WORK ITEM: Count every line in the entries that follow where the word "AMOUNT" appears, then state only the total.

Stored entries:
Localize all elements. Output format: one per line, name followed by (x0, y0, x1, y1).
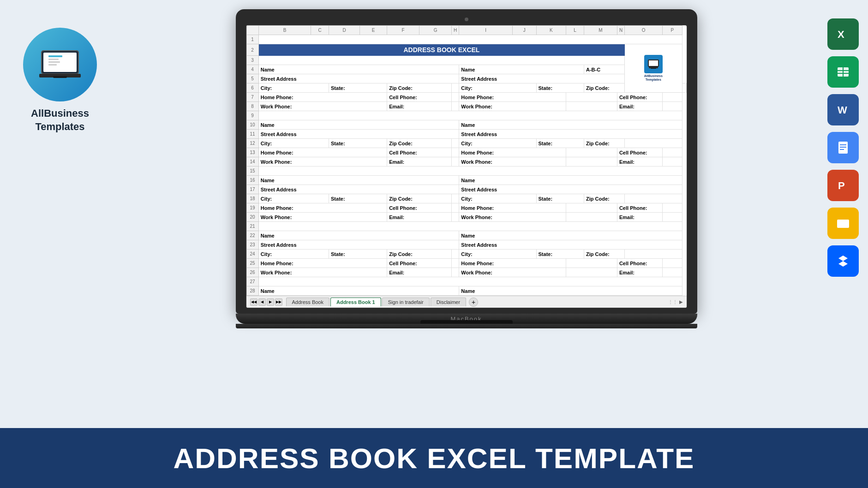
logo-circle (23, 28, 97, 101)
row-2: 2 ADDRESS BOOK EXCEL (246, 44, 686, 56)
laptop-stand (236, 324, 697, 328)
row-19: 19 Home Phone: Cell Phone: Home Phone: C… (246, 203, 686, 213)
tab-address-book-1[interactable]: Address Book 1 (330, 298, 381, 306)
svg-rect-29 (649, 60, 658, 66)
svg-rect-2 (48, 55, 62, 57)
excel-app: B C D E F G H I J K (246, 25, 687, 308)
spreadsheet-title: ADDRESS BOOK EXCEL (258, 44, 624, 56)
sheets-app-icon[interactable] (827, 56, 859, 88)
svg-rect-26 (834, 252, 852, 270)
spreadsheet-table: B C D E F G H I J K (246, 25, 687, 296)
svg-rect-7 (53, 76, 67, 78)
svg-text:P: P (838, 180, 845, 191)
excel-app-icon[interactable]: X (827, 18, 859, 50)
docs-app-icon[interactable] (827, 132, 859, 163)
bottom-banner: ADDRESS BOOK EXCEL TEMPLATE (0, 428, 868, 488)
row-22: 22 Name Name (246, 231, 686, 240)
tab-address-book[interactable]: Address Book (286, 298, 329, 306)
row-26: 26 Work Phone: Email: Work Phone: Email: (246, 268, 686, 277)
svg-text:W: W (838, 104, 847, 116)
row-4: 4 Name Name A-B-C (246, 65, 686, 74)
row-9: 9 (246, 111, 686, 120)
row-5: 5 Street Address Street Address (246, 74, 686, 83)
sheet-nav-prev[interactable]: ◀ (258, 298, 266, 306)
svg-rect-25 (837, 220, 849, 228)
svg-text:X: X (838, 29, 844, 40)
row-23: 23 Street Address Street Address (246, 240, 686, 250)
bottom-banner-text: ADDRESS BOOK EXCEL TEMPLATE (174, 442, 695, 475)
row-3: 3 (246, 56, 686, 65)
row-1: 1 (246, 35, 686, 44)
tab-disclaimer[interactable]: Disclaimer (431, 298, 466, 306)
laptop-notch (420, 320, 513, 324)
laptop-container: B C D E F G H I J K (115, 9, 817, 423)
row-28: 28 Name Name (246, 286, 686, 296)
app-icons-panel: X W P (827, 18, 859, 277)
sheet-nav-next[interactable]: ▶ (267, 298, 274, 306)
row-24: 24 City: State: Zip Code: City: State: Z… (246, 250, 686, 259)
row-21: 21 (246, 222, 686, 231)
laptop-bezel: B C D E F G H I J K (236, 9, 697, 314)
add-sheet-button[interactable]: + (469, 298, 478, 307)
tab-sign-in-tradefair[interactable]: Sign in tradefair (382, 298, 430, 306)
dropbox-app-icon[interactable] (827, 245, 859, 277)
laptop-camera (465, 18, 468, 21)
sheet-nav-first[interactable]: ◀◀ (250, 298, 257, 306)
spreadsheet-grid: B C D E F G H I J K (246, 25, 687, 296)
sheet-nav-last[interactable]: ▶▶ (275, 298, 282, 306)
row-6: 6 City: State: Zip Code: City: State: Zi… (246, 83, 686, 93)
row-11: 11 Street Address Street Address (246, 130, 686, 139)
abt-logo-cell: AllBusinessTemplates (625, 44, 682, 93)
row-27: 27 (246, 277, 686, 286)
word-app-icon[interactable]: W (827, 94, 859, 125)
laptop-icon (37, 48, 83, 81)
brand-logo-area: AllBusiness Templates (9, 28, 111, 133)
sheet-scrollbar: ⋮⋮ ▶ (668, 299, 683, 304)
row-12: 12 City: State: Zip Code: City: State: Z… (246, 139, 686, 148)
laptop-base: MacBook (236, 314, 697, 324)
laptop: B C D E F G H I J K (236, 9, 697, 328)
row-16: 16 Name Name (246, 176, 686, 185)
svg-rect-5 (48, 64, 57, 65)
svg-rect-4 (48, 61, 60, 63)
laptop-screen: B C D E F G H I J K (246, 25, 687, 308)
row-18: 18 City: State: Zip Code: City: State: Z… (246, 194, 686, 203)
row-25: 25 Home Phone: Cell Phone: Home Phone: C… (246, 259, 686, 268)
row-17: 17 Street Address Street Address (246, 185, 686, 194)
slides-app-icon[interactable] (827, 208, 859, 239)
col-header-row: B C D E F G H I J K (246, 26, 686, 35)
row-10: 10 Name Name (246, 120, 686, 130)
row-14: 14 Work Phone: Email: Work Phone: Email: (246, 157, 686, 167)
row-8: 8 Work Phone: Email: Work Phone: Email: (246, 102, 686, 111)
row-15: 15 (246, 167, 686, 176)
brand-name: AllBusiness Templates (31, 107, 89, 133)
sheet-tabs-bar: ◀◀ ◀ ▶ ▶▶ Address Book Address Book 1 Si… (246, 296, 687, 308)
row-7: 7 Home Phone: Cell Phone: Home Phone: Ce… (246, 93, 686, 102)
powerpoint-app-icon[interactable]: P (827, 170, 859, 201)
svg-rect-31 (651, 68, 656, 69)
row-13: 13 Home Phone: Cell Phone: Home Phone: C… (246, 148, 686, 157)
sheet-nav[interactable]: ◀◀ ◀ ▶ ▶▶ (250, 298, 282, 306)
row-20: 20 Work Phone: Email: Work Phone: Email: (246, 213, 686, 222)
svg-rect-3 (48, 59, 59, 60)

---

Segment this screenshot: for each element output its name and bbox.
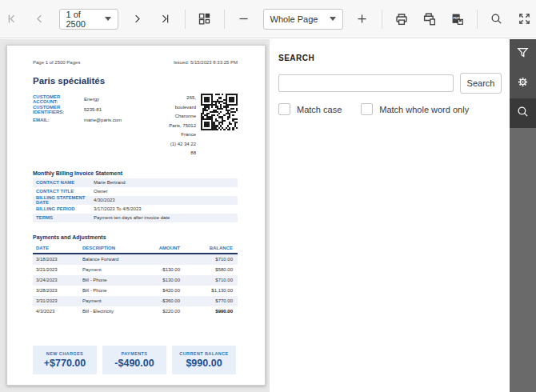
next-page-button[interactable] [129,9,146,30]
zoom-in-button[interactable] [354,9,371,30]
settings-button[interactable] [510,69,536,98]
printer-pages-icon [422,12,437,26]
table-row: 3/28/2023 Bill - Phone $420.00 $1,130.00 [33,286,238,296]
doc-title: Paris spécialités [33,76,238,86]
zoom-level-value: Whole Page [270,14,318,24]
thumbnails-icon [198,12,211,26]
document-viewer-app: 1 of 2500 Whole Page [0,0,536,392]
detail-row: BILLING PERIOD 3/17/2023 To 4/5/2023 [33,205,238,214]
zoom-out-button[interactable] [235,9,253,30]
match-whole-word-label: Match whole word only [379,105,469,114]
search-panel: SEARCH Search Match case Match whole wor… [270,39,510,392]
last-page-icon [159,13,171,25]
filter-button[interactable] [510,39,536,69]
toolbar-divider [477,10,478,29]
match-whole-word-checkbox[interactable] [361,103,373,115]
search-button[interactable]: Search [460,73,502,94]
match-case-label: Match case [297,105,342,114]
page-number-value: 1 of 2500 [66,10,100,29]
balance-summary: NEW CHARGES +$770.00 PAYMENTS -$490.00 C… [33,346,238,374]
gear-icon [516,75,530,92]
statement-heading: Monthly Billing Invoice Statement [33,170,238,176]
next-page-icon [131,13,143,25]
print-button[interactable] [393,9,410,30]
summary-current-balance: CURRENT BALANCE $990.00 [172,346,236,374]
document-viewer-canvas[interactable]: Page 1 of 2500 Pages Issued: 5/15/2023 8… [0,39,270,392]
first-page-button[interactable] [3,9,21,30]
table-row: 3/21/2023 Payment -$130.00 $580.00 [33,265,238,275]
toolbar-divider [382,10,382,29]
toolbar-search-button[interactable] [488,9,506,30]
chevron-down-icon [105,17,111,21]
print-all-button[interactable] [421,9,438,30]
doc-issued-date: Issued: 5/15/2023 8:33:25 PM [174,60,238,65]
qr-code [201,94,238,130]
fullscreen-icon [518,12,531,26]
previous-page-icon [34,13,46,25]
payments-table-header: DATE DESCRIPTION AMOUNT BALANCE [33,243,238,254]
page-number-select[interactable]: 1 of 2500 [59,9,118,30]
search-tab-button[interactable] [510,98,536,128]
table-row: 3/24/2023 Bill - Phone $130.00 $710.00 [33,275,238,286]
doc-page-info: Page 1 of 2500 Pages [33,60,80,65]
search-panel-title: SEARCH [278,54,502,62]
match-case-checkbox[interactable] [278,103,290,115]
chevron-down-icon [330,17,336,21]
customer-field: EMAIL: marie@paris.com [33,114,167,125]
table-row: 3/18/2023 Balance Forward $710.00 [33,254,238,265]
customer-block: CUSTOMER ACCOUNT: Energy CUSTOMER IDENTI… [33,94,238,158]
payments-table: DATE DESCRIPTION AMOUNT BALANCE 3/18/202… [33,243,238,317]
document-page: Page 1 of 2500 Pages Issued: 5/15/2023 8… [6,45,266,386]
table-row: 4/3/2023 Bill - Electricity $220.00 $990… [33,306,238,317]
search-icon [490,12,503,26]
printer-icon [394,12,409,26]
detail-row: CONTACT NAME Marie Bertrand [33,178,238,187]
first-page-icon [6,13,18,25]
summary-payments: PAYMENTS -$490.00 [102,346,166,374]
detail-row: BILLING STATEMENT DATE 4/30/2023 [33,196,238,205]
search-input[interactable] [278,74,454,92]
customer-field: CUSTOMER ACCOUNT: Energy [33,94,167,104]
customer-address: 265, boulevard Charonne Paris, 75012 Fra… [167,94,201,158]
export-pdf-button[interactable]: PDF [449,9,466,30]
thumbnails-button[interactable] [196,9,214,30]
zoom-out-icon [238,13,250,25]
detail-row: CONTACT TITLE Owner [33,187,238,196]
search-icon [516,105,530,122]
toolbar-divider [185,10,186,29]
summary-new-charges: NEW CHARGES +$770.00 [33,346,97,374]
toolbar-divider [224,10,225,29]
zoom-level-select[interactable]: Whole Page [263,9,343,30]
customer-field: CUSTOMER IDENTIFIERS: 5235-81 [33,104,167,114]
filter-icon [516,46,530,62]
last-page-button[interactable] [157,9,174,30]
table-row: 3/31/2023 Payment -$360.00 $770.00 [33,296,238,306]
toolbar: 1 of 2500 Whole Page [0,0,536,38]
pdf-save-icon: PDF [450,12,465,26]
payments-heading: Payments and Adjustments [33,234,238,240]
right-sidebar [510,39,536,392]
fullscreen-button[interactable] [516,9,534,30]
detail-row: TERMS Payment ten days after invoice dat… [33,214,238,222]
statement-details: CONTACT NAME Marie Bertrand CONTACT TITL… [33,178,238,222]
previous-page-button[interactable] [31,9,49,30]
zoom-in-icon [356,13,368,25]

* * *

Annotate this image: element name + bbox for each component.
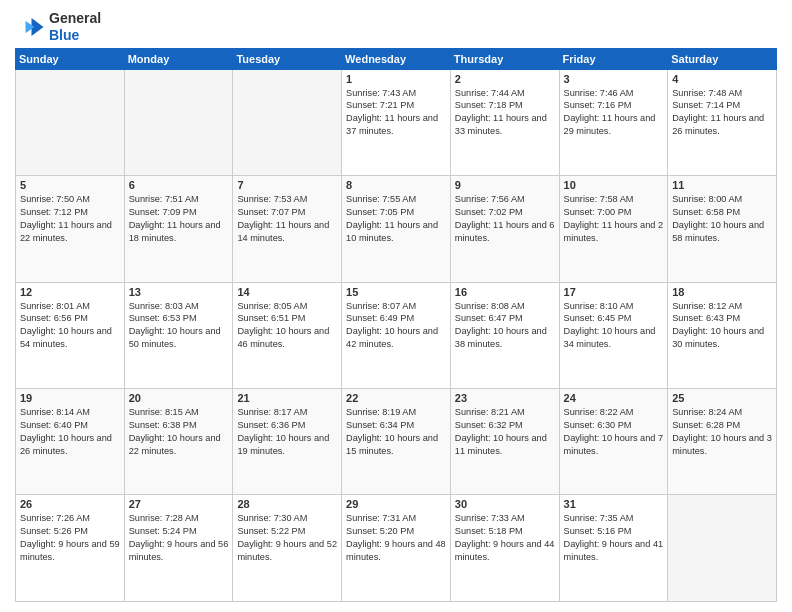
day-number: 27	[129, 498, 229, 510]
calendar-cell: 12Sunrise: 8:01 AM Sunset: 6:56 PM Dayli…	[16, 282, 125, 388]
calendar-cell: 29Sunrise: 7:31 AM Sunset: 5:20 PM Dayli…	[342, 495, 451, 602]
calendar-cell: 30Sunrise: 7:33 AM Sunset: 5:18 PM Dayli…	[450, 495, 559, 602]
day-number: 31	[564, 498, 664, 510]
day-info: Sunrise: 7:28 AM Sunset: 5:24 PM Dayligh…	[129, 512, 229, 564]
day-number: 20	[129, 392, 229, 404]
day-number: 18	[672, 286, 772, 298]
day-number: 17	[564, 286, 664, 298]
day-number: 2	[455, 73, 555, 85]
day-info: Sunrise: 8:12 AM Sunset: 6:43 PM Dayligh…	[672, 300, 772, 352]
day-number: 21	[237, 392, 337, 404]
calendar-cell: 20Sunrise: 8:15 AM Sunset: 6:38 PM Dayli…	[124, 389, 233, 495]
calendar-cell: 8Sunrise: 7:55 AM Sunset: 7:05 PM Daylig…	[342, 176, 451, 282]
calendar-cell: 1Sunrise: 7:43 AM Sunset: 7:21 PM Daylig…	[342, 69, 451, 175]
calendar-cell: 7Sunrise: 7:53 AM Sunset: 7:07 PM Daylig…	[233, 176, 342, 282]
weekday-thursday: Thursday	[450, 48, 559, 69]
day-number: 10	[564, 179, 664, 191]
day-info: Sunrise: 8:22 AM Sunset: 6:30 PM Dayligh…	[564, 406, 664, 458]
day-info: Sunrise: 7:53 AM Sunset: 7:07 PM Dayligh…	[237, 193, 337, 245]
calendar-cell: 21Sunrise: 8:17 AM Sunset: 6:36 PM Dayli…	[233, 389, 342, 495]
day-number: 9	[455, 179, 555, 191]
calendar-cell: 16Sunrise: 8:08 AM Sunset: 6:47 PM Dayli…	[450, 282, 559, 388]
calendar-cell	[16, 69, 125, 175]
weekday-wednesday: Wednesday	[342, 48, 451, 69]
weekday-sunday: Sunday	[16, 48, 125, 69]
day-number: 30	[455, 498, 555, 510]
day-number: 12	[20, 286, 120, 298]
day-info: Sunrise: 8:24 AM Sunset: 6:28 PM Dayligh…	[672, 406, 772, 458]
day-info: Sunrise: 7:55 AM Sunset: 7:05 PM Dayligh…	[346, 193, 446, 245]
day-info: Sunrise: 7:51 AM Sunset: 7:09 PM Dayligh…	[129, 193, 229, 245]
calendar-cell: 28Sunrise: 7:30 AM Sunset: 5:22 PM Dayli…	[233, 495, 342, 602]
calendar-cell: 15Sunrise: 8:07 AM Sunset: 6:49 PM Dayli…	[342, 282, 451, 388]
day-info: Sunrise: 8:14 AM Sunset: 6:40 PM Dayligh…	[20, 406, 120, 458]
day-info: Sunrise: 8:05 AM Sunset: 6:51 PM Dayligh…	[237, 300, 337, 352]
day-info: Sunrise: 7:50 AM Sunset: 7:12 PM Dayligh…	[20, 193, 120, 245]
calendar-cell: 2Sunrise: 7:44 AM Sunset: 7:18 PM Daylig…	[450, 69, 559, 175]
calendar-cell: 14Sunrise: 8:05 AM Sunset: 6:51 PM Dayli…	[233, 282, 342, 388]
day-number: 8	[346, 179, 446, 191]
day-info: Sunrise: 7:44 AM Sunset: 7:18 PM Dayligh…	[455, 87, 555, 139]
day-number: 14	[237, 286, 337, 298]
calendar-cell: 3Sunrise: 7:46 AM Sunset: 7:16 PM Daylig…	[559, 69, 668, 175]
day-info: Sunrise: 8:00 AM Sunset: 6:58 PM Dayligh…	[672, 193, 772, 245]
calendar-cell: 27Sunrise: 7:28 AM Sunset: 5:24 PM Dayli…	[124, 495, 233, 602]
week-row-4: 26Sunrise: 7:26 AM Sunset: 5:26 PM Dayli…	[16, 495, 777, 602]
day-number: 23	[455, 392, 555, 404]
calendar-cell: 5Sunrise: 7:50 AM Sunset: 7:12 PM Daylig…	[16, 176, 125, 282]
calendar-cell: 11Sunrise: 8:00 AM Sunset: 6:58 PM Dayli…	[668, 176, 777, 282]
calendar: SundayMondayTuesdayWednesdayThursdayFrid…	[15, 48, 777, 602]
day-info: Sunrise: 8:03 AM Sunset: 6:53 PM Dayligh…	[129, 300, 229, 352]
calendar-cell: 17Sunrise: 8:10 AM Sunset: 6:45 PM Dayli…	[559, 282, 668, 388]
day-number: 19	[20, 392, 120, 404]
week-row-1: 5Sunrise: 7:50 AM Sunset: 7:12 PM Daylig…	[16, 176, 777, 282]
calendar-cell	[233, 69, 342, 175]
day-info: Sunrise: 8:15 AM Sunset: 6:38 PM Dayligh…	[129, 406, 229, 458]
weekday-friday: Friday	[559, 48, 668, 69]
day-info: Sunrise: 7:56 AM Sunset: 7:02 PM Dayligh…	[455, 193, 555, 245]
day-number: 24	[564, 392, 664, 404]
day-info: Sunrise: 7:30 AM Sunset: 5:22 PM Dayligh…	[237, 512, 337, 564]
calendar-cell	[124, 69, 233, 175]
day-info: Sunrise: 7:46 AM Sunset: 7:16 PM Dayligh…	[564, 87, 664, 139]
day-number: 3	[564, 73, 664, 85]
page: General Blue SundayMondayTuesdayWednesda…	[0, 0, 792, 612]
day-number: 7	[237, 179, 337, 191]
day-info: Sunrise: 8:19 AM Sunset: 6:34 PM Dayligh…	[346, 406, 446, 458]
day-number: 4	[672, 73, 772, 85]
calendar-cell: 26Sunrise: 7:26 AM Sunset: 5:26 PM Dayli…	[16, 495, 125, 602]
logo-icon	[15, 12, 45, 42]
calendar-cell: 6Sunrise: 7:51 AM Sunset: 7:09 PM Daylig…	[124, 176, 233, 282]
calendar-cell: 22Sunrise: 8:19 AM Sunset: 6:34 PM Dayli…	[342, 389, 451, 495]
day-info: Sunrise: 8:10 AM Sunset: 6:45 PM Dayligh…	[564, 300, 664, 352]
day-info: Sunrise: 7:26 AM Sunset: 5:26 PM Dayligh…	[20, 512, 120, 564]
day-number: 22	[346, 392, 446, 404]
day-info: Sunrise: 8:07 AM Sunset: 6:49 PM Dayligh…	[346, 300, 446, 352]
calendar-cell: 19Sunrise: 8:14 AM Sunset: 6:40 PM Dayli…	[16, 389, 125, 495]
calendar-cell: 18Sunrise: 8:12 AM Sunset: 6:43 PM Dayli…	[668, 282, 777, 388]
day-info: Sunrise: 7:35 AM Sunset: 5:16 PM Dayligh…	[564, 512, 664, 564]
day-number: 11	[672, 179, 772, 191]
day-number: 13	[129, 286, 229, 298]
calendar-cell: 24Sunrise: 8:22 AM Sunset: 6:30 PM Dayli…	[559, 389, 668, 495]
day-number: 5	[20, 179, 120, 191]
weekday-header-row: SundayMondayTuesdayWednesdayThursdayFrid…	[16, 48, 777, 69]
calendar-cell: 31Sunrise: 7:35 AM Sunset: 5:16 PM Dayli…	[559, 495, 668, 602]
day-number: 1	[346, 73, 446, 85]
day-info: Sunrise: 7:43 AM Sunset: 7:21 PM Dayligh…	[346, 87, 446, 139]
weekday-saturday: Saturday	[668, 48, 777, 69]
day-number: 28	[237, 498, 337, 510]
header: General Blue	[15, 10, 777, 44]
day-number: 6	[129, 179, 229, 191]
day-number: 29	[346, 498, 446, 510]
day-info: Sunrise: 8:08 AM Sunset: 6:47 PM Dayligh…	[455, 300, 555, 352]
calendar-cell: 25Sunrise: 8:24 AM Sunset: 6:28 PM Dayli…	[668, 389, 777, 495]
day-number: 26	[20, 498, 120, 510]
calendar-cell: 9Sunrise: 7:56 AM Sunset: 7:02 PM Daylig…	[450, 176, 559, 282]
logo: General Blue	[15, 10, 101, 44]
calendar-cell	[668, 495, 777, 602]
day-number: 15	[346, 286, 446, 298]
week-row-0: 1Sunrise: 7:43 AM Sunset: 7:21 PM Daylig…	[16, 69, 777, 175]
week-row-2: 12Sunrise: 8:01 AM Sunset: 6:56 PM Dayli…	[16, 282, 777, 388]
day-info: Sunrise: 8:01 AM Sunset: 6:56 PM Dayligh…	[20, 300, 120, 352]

ANSWER SPACE: 2